Selenium: A trace mineral with multiple benefits, from arthritis support to cardiovascular health.
• Powerful antioxidant that protects cell membranes and intracellular structural membranes from lipid peroxidation
• May support cardiovascular health
• May help rid the body of toxic heavy metals
• Reduced selenium levels have been linked to joint disorders
• Low dietary intake of selenium has been linked to higher rates of various degenerative diseases
• May support healthy immune function
• May support healthy brain function
What is Selenium?
Selenium is a trace mineral that is essential to good health but required only in small amounts. Selenium is incorporated into proteins to make selenoproteins, which are important antioxidant enzymes. The antioxidant properties of selenoproteins help prevent cellular damage from free radicals. Free radicals are natural by-products of oxygen metabolism that may contribute to the development of chronic diseases. Other selenoproteins help regulate thyroid function and play a role in the immune system.
Selenium is recognised as an important element of nutrition. Selenium is an important part of the antioxidant enzyme glutathione peroxidase. It helps protect cells against the effects of free radicals that are produced during normal oxygen metabolism. The selenium used in our product is derived from selenomethionine.
Who needs Selenium and what are symptoms of deficiency?
In most cases of selenium depletion or deficiency are associated with severe gastrointestinal problems, such as Crohn's disease, or with surgical removal of part of the stomach. These and other gastrointestinal disorders can impair selenium absorption. People with acute severe illness who develop inflammation and widespread infection often have decreased levels of selenium in their blood. Physicians will evaluate individuals who have gastrointestinal disease or severe infection for depleted blood levels of selenium to determine the need for supplementation.

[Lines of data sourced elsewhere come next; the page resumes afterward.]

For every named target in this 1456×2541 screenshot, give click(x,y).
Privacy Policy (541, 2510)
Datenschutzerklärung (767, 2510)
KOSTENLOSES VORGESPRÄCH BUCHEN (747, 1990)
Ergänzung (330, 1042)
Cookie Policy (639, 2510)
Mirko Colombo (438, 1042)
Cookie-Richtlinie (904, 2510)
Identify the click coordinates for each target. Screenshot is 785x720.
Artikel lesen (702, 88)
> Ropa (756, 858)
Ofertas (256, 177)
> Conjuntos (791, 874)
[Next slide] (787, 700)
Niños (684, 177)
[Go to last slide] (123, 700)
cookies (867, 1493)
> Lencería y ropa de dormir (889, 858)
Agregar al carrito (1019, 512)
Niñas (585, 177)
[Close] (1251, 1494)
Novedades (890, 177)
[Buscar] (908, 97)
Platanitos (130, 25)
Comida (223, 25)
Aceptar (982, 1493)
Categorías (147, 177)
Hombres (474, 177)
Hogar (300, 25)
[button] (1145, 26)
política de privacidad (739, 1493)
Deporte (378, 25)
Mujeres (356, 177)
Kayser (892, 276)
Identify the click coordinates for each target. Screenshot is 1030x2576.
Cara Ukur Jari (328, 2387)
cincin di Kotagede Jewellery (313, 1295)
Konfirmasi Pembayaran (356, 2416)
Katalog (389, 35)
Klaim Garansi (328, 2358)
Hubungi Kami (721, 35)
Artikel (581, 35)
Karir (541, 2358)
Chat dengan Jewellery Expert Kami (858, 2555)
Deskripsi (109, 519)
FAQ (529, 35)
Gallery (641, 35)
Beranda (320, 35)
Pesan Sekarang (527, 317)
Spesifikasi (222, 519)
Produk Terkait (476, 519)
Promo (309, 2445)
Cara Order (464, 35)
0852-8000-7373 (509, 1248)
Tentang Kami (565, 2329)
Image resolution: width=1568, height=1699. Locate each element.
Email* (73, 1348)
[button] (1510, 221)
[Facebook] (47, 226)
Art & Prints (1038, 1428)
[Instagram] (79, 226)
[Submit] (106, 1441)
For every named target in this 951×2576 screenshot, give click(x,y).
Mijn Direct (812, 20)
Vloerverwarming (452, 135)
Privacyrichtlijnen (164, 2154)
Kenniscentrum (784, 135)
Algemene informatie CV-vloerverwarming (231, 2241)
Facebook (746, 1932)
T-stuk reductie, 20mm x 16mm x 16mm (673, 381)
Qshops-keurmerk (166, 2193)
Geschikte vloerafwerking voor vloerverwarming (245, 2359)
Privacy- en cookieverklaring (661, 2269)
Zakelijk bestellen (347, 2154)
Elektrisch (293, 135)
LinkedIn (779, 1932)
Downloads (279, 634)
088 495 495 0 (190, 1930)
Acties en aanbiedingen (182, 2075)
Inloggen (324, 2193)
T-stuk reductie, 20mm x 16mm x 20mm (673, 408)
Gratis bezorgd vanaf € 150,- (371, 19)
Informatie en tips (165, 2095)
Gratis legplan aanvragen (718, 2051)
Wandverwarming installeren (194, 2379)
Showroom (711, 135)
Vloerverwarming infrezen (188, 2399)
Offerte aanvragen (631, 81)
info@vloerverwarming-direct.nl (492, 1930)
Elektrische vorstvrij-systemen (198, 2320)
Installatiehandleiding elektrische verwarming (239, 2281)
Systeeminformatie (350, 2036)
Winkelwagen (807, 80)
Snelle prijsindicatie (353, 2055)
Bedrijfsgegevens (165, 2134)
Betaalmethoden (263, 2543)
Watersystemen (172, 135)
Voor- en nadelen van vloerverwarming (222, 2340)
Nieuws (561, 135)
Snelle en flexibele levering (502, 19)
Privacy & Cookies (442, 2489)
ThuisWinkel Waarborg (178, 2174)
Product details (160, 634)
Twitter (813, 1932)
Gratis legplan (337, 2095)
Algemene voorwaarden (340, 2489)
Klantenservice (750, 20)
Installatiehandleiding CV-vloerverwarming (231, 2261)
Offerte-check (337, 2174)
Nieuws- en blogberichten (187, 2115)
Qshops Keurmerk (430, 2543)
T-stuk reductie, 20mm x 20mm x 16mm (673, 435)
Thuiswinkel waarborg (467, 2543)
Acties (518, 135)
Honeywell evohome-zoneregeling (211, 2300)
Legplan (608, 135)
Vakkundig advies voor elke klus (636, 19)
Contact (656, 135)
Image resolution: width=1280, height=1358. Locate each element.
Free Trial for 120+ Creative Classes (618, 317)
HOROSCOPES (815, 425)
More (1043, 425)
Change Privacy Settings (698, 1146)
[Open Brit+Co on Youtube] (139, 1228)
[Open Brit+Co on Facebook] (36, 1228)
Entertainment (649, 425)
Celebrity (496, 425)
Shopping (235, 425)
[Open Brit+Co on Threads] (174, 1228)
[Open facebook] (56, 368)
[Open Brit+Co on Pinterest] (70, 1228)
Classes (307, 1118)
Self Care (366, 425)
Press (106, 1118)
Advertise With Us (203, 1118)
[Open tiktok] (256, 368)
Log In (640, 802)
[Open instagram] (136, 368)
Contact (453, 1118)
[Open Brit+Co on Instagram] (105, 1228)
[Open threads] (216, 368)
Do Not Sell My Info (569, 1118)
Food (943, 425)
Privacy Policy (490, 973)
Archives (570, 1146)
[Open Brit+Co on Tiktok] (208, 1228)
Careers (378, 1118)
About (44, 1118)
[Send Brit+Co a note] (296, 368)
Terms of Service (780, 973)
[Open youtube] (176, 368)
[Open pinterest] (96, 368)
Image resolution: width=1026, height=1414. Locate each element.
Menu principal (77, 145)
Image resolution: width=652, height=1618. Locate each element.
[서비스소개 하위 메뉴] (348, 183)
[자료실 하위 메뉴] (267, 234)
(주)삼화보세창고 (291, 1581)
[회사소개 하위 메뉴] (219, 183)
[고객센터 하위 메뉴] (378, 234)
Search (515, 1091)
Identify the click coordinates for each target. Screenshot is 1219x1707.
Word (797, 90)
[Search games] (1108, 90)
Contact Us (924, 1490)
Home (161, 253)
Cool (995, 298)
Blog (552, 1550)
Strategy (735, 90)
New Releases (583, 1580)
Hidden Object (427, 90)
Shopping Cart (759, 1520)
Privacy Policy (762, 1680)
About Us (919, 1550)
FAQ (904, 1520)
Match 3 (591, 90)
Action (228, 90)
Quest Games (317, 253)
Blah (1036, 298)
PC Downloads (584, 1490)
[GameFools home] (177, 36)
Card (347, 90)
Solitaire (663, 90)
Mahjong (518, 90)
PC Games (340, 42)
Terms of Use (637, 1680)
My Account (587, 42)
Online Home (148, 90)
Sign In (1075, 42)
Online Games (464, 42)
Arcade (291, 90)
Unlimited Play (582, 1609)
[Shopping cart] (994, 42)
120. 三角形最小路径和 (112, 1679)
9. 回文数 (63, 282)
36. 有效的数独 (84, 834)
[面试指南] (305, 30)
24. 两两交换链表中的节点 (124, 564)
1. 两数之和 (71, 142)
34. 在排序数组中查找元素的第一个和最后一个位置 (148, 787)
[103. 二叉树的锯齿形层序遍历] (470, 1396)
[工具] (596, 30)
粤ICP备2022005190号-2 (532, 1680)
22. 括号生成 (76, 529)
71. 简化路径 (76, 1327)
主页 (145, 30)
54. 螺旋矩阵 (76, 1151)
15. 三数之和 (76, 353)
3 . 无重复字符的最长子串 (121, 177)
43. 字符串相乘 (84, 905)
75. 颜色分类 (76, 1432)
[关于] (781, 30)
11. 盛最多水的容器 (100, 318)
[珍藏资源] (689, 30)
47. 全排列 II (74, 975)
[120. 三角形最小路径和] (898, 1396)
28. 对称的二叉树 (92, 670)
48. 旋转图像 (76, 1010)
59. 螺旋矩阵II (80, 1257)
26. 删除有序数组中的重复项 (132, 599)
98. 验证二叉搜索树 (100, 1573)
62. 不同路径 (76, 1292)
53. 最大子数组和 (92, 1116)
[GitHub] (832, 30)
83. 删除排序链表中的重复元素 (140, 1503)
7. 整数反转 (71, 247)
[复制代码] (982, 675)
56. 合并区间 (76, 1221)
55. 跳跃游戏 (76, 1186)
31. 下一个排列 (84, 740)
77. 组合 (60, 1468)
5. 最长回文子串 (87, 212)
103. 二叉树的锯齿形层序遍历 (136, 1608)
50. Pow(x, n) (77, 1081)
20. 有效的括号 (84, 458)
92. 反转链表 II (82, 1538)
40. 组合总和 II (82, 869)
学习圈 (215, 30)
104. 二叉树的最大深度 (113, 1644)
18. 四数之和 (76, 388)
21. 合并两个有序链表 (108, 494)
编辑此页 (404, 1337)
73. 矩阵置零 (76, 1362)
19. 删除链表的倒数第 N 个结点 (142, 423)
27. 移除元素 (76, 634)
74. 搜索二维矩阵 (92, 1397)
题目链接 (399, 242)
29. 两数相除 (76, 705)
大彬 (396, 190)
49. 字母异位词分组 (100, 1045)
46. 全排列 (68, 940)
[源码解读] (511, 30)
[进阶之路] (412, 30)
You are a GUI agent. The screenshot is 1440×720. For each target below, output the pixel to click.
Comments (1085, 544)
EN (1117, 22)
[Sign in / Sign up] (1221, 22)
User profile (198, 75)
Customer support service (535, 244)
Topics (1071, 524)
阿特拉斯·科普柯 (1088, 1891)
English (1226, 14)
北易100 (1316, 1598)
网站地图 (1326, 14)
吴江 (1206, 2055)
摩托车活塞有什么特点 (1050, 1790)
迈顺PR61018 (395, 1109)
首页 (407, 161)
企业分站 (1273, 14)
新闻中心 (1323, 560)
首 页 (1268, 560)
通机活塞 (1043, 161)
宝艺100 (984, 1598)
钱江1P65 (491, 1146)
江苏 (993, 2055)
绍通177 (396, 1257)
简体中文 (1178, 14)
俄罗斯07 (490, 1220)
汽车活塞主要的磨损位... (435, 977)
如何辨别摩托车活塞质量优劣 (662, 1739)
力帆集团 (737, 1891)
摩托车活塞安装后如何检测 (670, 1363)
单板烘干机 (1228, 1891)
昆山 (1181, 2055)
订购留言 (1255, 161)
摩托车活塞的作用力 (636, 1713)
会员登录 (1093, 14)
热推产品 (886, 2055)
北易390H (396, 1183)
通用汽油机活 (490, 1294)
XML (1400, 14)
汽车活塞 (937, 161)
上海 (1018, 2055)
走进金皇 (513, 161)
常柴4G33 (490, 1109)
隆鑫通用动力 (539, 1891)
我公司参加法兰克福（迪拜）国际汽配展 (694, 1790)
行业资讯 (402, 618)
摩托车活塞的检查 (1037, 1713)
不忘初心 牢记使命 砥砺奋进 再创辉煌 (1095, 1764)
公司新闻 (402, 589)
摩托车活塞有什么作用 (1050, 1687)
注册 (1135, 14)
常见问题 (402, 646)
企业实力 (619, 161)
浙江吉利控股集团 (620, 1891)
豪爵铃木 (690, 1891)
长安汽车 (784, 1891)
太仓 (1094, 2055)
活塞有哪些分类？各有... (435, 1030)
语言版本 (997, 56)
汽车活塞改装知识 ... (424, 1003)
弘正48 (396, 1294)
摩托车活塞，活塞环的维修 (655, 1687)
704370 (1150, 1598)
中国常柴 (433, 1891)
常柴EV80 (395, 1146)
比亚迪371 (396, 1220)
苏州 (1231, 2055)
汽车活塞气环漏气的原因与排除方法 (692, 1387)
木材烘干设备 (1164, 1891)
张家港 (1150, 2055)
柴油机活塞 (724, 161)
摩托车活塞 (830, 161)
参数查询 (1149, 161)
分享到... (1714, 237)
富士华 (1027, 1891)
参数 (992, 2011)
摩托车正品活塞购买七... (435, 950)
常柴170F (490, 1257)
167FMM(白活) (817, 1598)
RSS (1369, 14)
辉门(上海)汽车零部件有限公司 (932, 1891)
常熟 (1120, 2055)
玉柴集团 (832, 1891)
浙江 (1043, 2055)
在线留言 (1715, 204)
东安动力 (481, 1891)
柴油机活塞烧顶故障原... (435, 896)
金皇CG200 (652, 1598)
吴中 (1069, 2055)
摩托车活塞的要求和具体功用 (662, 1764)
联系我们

People with iodine deficiency may also benefit from selenium supplementation. Iodine deficiency is rare in developed countries but is still common in developing countries where access to iodine is limited. Researchers believe that selenium deficiency may worsen the effects of iodine deficiency on thyroid function, and that adequate selenium nutritional status may help protect against some of the neurological effects of iodine deficiency. Researchers involved in the Supplementation en Vitamines et Mineraux AntioXydants (SU.VI.MAX) study in France, which was designed to assess the effect of vitamin and mineral supplements on chronic disease risk, evaluated the relationship between goiter and selenium in a subset of this research population. Their findings suggest that selenium supplements may be protective against goiter, which refers to enlargement of the thyroid gland.
• Large doses (1mg or more daily) can cause toxicity with symptoms such as: loss of hair and nails, skin lesions, nervous system abnormalities, digestive problems and garlicky breath. Consult a healthcare practitioner if you experience any of these symptoms while taking selenium.
• In long term clinical studies performed by Clark et al. for 16 years, no adverse effects were reported at use levels of 200 mcg/day, in the form of an organic selenium supplement.
• If you are pregnant or lactating consult your health care practitioner prior to using Selenium.